She hoped the dim light masked her blush.
“I think so. It seems really sexy being tied up during sex. Is that weird?”
“Not at all. Many people, men and women, enjoy giving up control during sexual encounters and putting their bodies and even their lives in the hands of their partners. It’s called sexual submission. Others, like me, enjoy the opposite. Taking total control of someone and dominating them.”
Eleanor shivered at Søren’s words. She didn’t expect such a personal revelation from him about his sexual desires—he wanted to take control of her? To dominate her?
“Makes sense,” she said, trying to keep her voice neutral.

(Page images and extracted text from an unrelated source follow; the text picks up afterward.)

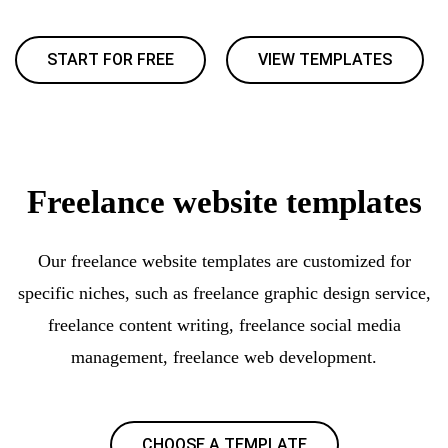
START FOR FREE
VIEW TEMPLATES
Freelance website templates
Our freelance website templates are customized for
specific niches, such as freelance graphic design service,
freelance content writing, freelance social media
management, freelance web development.
CHOOSE A TEMPLATE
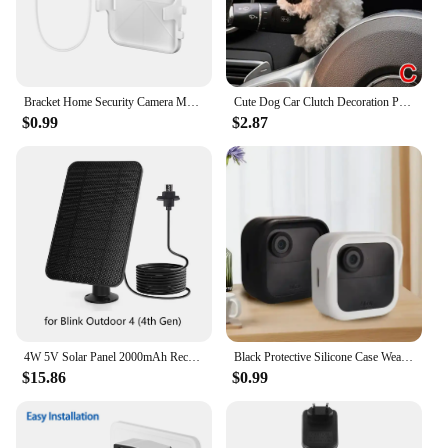
Bracket Home Security Camera Mount 1PCS Outlet Wall Mount for Blink Sync Module 2 Bracket for Blink Indoor Outdoor Camera
Cute Dog Car Clutch Decoration Plush Puppy Doll Car Wiper Turn Signal Switch Ornaments Kawaii Dog Car Wiper Doll Auto Interior
$0.99
$2.87
4W 5V Solar Panel 2000mAh Rechargeable Battery Solar Panel Kit with 4m Charging Cable&Rubber Plug for Blink Outdoor 3/4 XT/XT2
Black Protective Silicone Case Weatherproof Cover soft for Blink New Outdoor 4(4th gen)
$15.86
$0.99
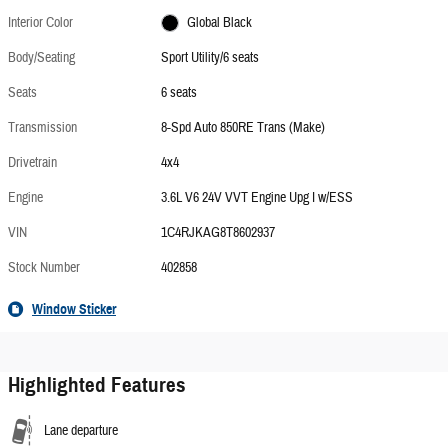
Interior Color
Global Black
Body/Seating
Sport Utility/6 seats
Seats
6 seats
Transmission
8-Spd Auto 850RE Trans (Make)
Drivetrain
4x4
Engine
3.6L V6 24V VVT Engine Upg I w/ESS
VIN
1C4RJKAG8T8602937
Stock Number
402858
Window Sticker
Highlighted Features
Lane departure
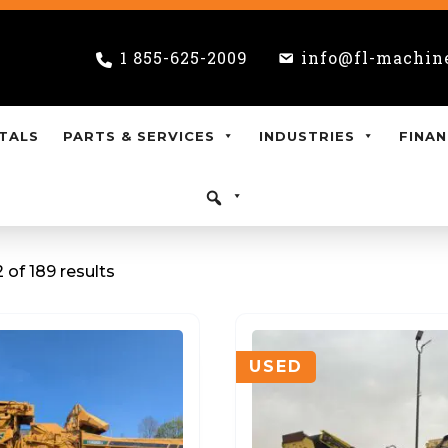
1 855-625-2009
info@fl-machin
TALS
PARTS & SERVICES
INDUSTRIES
FINAN
 of 189 results
USED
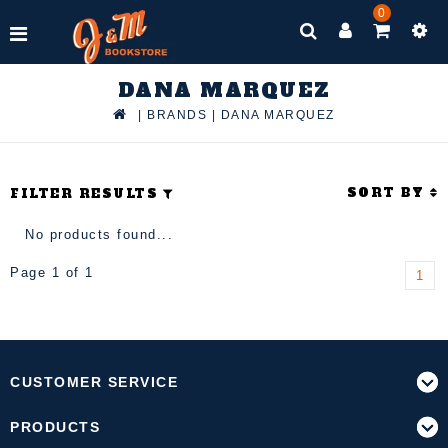
0
DANA MARQUEZ
|
BRANDS
|
DANA MARQUEZ
SORT BY
FILTER RESULTS
No products found...
Page 1 of 1
1
CUSTOMER SERVICE
PRODUCTS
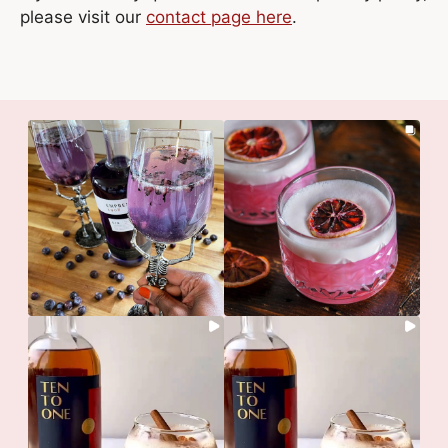
please visit our
contact page here
.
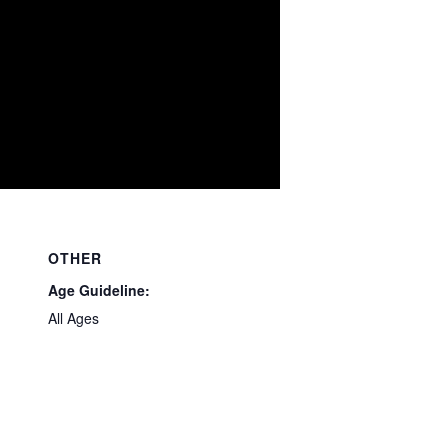
OTHER
Age Guideline:
All Ages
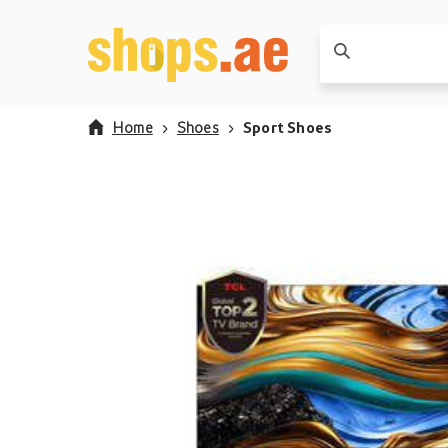
Home
Shoes
Sport Shoes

“I enjoy your obedience to me much the same way you feel certain you would enjoy being tied up during sex.”
“It turns you on?”
Søren met her eyes and in them she saw the world set itself alight and burn to ashes.
“More than you can possibly imagine.”
Eleanor pressed her hand to his chest and felt his heart rushing under her fingers.
“Which,” he began again after taking a ragged breath, “answers question number five—whose feet should you be sitting at? I don’t know whose feet you should sit at. But I know whose feet I want you to sit at.”
He wasn’t hinting. She knew that. She knew he’d simply answered her question. Entirely of her own volition she pulled away from him, slid to the floor and knelt at his feet. With her head on his knee and his hand in her hair, she felt what Søren must have felt the first time he put on his priest’s collar. She found herself at his feet. This was where she belonged. This was who she was. She would never look further to find herself than his feet.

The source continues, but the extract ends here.